2. Initialize lastSelectedFinishTime to 0 (or negative infinity if using time).
3. Initialize selectedActivities to an empty list.
4. For each activity in the sorted list:
   • If the start time of the activity is greater than or equal to lastSelectedFinishTime:
     • Add the activity to selectedActivities.
     • Update lastSelectedFinishTime to the finish time of the current activity.
5. Return selectedActivities as the list of chosen activities.

Greedy-Activity-Selector(A, s, f):
	Sort A by finish times stored in f
	S = {A[1]}  # Select the first activity
	k = 1
	for i = 2 to n:
	    if s[i] >= f[k]:
	        S = S U {A[i]}  # Select the activity
	        k = i
	return S

Complexity

• Time Complexity: $O (n \log n)$ due to the sorting step, followed by an $O (n)$ pass to select activities.
• Space Complexity: $O (1)$, not counting the space needed for output; this is due to the inplace sorting and a constant number of extra variables.

Example of the Activity Selection Problem

Suppose we have the following set of activities (labeled from A to E) with their respective start and finish times:

Activity	Start Time	Finish Time
A	1	4
B	3	5
C	0	6
D	5	7
E	8	9

Applying the Greedy Algorithm

1. Step 1: Sort Activities by Finish Time

   • Sorted order of activities based on their finish times: A, B, D, E, C

2. Step 2: Select Activities

   • Start with the first activity in the sorted list.
   • Activity A (1, 4)
   • Next, we skip B because it overlaps with A (it starts before A finishes).
   • The next activity that doesn't overlap with A is D (5, 7), so we select it.
   • Finally, activity E (8, 9) does not overlap with D and can be selected.

Selected Activities

• A (Starts at 1, finishes at 4)
• D (Starts at 5, finishes at 7)
• E (Starts at 8, finishes at 9)

These activities are chosen because they allow for the maximum number of non-overlapping activities (three in this case). If you choose any activity like C that spans a long duration (0, 6), it would block out multiple other shorter activities, thus reducing the overall count.

Proof of Optimality

Step 1: Definition of Sets

• Let $A$ be the set of activities selected by the greedy algorithm.
• Let $B$ be any other set of activities that also do not overlap.

Step 2: Assumptions

• The greedy algorithm selects activities based on the earliest finishing times.
• Assume that activities in both $A$ and $B$ are sorted by their finish times. Let $a_1, a_2, \ldots, a_k$ be the activities in $A$ and $b_1, b_2, \ldots, b_m$ be the activities in $B$, where $f (a_i)$ and $f (b_i)$ denote their respective finish times.

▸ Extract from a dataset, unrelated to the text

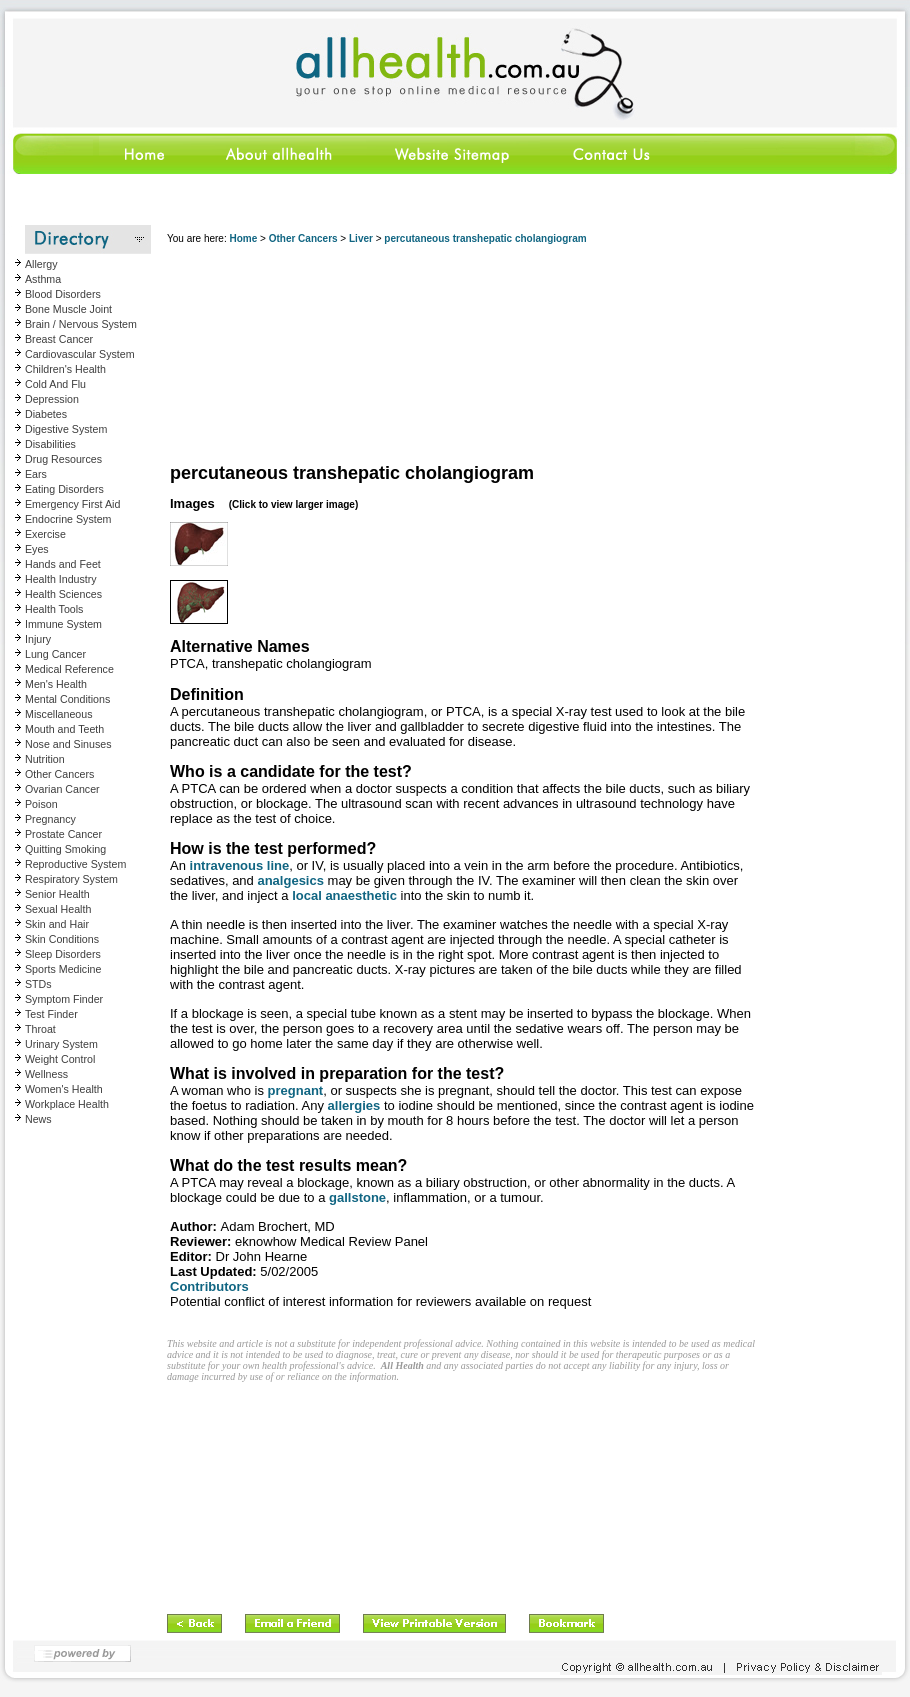 This screenshot has width=910, height=1697. Describe the element at coordinates (63, 594) in the screenshot. I see `Health Sciences` at that location.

Step 3: Method of Substitution

• The goal is to show that the number of activities in $A$ (|A|) is at least as large as the number of activities in $B$ (|B|), i.e., $|A| \geq |B|$.

Step 4: Proof by Induction

1. Base Case: Compare $a_1$ and $b_1$. Since $a_1$ is selected by the greedy algorithm, it has the earliest finish time among all activities and thus $f (a_1) \leq f (b_1)$.
2. Inductive Step:
   • Assume that for the first $j$ activities in $B$, they can be replaced by activities in $A$ such that $f (a_i) \leq f (b_i)$ for all $i \leq j$.
   • Consider the next activity $b_{j+1}$. Since $b_{j+1}$ does not overlap with $b_j$, we have $s (b_{j+1}) \geq f (b_j)$.
   • From the greedy selection, $a_{j+1}$ is the next activity selected after $a_j$ with $f (a_j) \leq f (b_j)$, and thus $s (a_{j+1}) \geq f (a_j)$. Therefore, $f (a_{j+1})$ must also be less than or equal to $f (b_{j+1})$ because $a_{j+1}$ is the earliest finishing activity available after $a_j$.

Step 5: Conclusion

• By induction, each activity in $B$ can be matched with an activity in $A$ that finishes no later than itself, which implies $|A| \geq |B|$.
• Since $B$ was any arbitrary set of non-overlapping activities, $A$ must be the largest possible set of non-overlapping activities.
• Therefore, the set $A$ selected by the greedy algorithm is optimal.